Source data:
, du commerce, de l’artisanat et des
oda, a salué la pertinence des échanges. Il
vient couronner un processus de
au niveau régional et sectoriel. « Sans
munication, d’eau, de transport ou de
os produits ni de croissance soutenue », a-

==

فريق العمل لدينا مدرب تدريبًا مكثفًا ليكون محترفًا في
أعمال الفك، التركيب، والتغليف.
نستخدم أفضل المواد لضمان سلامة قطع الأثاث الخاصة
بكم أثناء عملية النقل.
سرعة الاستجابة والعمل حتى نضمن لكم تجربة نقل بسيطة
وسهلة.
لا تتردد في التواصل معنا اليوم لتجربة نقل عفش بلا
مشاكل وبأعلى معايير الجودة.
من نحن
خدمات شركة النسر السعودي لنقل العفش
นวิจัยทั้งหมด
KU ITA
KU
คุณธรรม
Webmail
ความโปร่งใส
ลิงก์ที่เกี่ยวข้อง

Work order:
Using the listing above, return word for word each line from the one that has "أعمال الفك، التركيب، والتغليف." through the one that has "ลิงก์ที่เกี่ยวข้อง", and no line outside that range.

Your response:
أعمال الفك، التركيب، والتغليف.
نستخدم أفضل المواد لضمان سلامة قطع الأثاث الخاصة
بكم أثناء عملية النقل.
سرعة الاستجابة والعمل حتى نضمن لكم تجربة نقل بسيطة
وسهلة.
لا تتردد في التواصل معنا اليوم لتجربة نقل عفش بلا
مشاكل وبأعلى معايير الجودة.
من نحن
خدمات شركة النسر السعودي لنقل العفش
นวิจัยทั้งหมด
KU ITA
KU
คุณธรรม
Webmail
ความโปร่งใส
ลิงก์ที่เกี่ยวข้อง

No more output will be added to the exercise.